Extracted page text data:
╔══
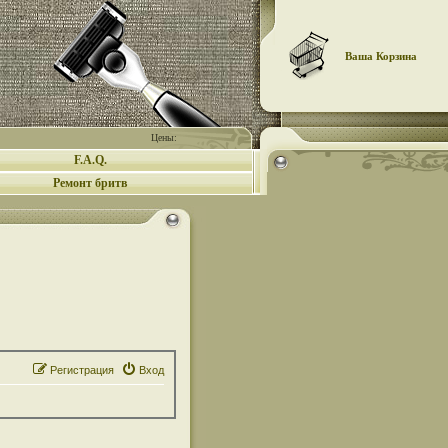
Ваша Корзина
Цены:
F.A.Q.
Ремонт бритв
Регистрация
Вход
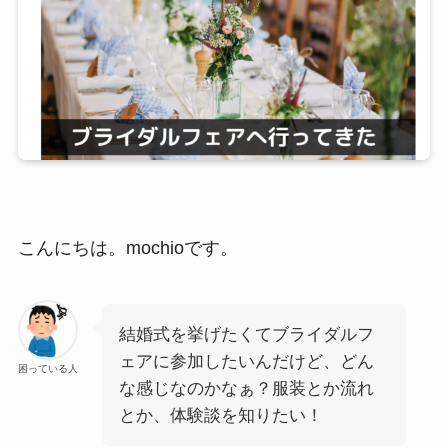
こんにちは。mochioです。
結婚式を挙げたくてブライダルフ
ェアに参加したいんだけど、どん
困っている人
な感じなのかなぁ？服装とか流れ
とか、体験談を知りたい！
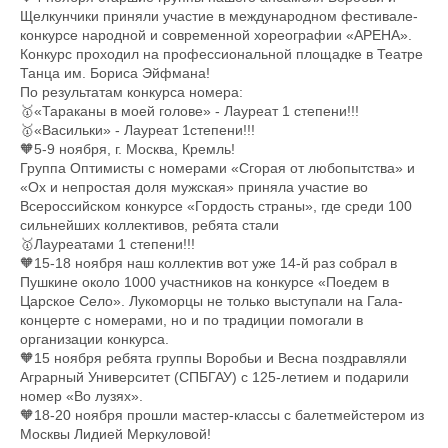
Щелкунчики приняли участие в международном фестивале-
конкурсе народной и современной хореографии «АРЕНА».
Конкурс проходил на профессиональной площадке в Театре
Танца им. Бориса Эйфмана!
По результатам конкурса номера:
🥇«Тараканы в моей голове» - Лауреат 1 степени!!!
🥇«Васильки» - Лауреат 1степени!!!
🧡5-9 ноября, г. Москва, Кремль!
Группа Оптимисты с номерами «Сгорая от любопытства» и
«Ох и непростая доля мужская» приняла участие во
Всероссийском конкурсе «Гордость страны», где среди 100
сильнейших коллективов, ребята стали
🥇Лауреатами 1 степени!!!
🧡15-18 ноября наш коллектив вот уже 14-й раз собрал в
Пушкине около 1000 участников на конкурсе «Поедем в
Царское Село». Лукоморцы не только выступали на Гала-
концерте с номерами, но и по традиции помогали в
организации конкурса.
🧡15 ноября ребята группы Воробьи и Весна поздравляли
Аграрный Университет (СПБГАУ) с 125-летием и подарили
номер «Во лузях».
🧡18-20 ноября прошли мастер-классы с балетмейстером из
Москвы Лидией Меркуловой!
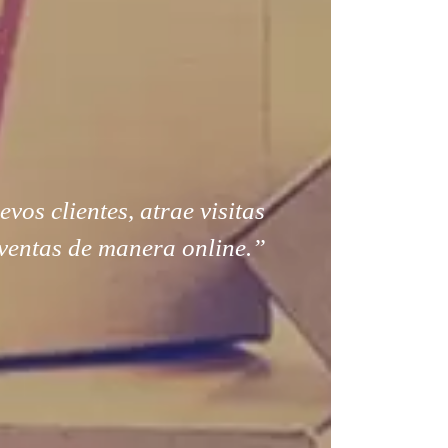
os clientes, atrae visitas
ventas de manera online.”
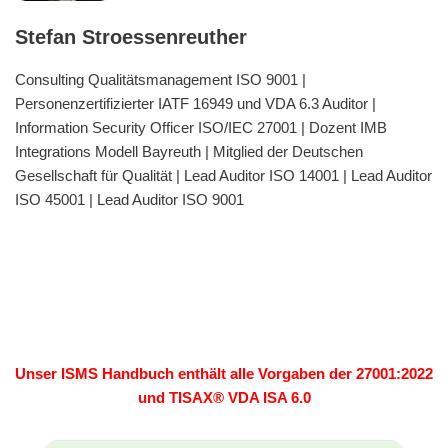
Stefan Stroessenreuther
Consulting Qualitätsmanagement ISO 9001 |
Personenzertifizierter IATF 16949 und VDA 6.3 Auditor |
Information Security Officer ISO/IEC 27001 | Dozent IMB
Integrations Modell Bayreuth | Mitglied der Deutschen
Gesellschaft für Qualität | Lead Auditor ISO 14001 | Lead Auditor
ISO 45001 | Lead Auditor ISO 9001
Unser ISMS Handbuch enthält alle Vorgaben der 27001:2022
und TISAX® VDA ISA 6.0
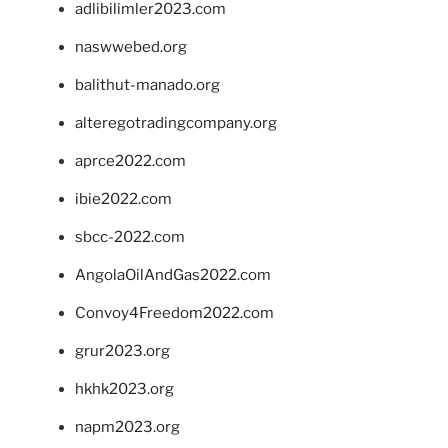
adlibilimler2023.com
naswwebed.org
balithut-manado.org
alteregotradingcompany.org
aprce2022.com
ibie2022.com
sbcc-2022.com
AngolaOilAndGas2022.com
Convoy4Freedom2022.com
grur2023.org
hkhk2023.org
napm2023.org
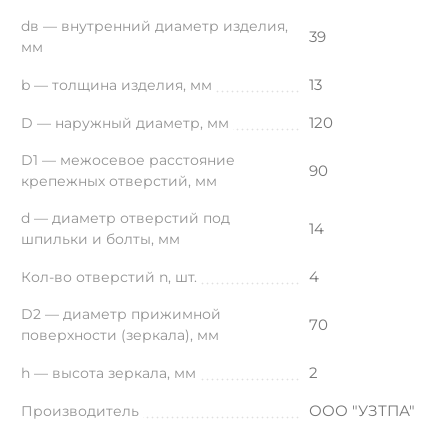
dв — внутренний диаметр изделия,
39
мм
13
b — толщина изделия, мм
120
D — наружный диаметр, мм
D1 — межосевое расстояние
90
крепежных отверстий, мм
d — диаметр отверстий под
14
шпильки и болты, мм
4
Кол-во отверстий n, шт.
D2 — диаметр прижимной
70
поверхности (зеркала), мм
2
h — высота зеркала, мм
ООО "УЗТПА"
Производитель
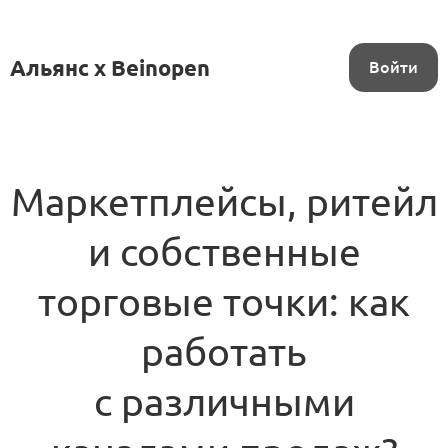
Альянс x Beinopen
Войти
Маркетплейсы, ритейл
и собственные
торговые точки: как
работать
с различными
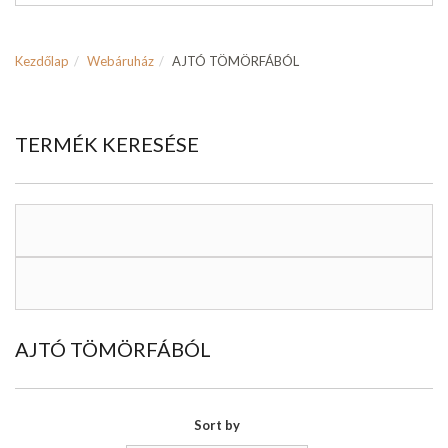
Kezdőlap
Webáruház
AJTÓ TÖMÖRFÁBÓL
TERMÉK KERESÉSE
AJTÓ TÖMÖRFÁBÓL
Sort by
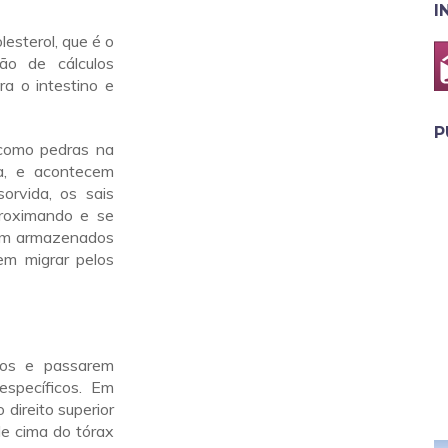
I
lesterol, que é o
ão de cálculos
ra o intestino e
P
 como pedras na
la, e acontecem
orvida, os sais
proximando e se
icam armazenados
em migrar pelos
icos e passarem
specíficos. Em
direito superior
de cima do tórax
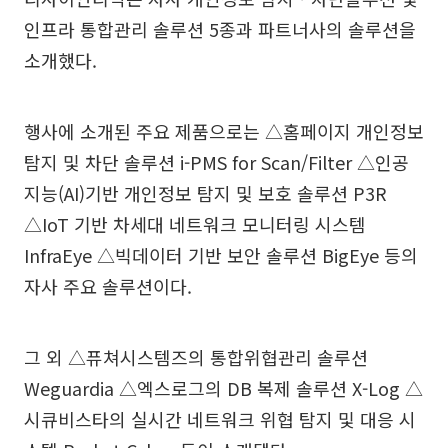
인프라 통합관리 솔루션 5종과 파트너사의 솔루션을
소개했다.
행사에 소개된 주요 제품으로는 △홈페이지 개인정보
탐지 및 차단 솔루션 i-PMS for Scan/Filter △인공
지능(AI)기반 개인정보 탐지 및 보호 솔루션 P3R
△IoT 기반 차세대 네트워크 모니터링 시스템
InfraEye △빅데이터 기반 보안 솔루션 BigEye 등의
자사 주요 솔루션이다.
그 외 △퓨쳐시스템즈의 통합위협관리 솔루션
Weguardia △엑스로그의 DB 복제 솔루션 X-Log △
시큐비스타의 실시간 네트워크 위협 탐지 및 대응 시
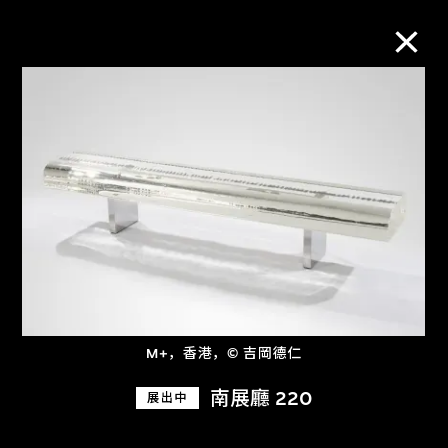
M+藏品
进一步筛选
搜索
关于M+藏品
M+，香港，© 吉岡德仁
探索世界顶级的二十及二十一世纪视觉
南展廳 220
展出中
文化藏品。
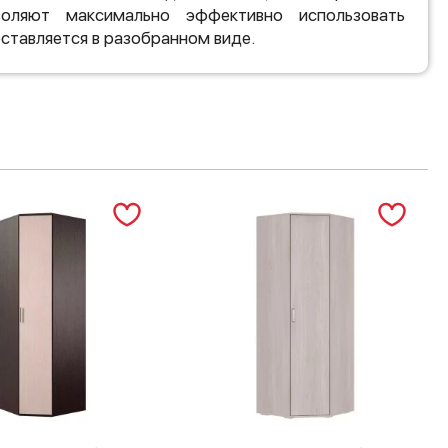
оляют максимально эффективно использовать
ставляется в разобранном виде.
╚══
╔══
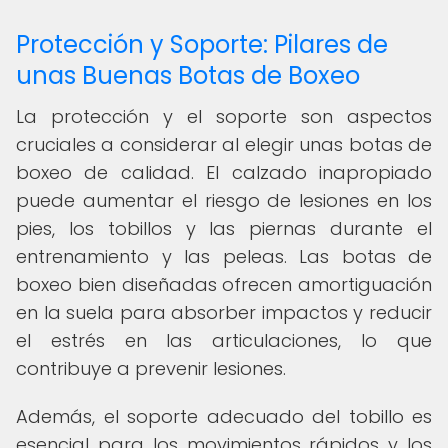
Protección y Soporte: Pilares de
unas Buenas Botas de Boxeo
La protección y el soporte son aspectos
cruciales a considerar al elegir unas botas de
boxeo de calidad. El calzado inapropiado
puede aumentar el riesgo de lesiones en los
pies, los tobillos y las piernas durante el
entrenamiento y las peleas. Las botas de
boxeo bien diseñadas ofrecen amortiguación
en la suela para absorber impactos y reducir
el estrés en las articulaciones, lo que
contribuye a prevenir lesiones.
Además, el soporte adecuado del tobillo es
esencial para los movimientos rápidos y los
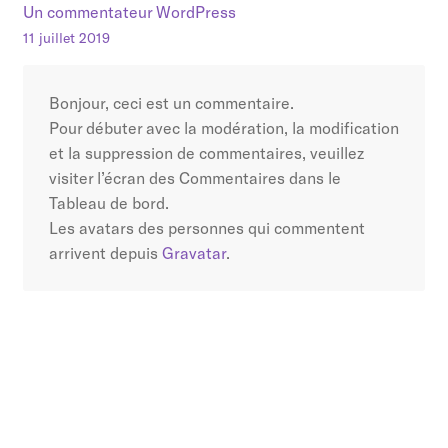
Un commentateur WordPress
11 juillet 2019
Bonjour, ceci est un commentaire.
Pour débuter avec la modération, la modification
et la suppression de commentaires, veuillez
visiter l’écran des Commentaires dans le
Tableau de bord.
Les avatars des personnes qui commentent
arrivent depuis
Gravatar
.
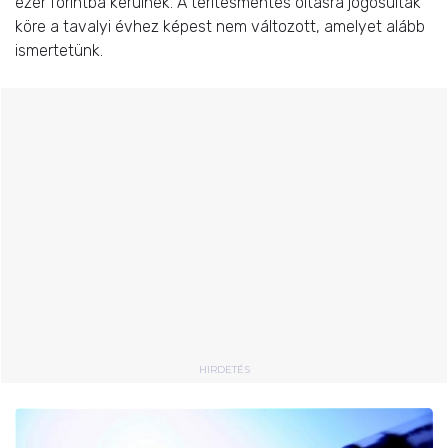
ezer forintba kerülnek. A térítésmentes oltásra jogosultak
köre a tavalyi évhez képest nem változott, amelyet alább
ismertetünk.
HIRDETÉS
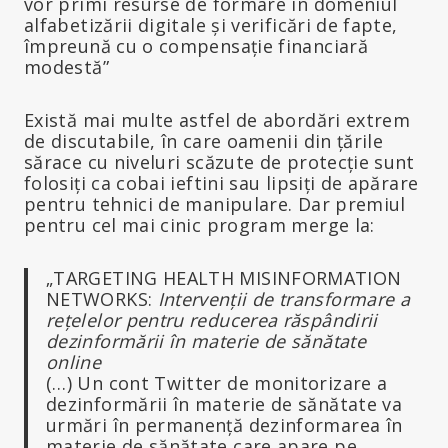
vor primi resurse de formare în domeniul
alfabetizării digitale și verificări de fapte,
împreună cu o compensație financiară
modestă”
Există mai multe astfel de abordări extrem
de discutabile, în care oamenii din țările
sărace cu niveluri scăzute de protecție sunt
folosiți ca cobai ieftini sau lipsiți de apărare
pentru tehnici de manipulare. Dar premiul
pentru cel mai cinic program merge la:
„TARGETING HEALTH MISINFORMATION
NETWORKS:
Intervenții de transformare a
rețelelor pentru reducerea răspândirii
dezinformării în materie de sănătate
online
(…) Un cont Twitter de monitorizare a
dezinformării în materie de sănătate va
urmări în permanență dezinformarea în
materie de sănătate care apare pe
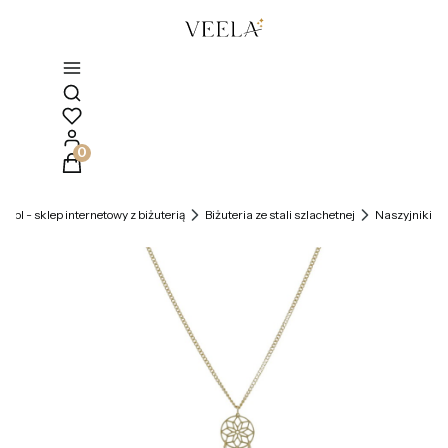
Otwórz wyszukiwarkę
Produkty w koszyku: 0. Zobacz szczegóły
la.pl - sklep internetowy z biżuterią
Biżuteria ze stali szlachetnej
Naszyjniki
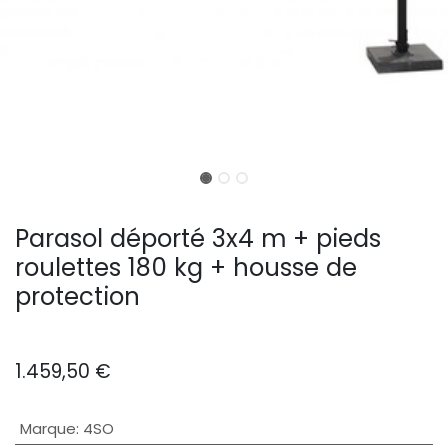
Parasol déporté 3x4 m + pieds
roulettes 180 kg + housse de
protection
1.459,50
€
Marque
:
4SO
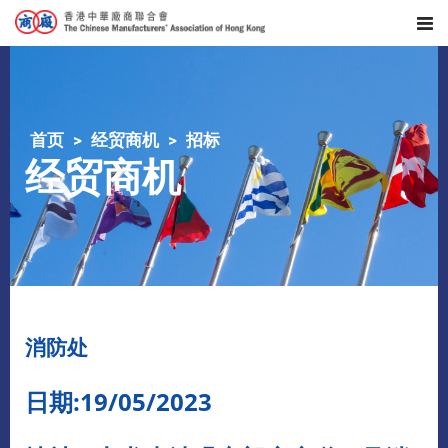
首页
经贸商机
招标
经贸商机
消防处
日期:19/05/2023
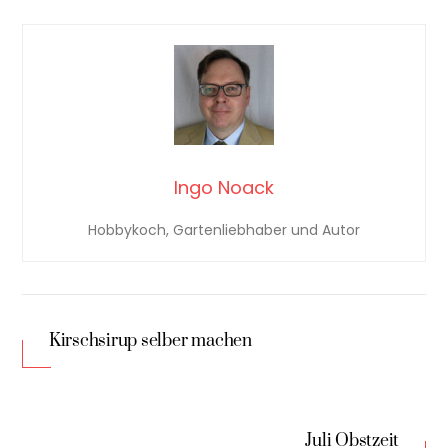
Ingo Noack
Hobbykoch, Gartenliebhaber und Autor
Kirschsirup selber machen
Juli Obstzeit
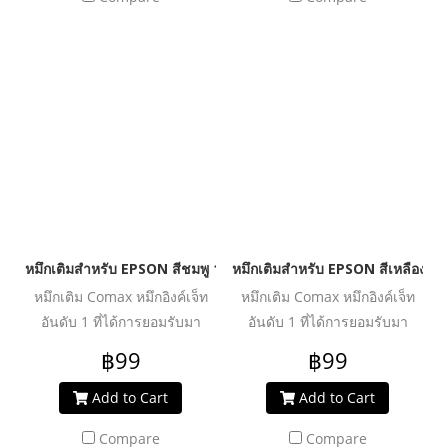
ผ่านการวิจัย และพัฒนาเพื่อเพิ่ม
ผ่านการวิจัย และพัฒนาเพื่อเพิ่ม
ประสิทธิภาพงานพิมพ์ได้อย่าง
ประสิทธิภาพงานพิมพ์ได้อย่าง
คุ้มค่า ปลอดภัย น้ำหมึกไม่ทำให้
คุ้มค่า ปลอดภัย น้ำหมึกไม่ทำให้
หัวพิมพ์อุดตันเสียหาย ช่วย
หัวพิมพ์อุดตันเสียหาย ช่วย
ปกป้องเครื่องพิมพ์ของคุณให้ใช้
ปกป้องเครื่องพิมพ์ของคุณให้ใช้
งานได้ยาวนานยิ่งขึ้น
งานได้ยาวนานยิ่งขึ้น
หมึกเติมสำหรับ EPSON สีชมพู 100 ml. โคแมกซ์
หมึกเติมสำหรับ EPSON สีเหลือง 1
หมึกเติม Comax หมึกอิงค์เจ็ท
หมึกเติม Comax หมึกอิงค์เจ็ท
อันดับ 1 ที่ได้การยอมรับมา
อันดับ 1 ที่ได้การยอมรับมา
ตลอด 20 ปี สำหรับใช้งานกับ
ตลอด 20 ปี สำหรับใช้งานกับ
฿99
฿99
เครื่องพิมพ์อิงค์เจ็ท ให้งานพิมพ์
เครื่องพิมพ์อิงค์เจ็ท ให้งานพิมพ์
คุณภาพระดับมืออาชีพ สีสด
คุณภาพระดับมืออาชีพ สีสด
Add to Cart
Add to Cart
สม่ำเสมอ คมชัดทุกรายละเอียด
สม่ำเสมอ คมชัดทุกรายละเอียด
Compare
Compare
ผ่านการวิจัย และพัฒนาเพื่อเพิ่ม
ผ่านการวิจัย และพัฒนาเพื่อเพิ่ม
╚══
▶ **What is expected**:
Copy out every line of the data that includes "EPSON".

▶ **Output**:
หมึกเติมสำหรับ EPSON สีชมพู 100 ml. โคแมกซ์
หมึกเติมสำหรับ EPSON สีเหลือง 1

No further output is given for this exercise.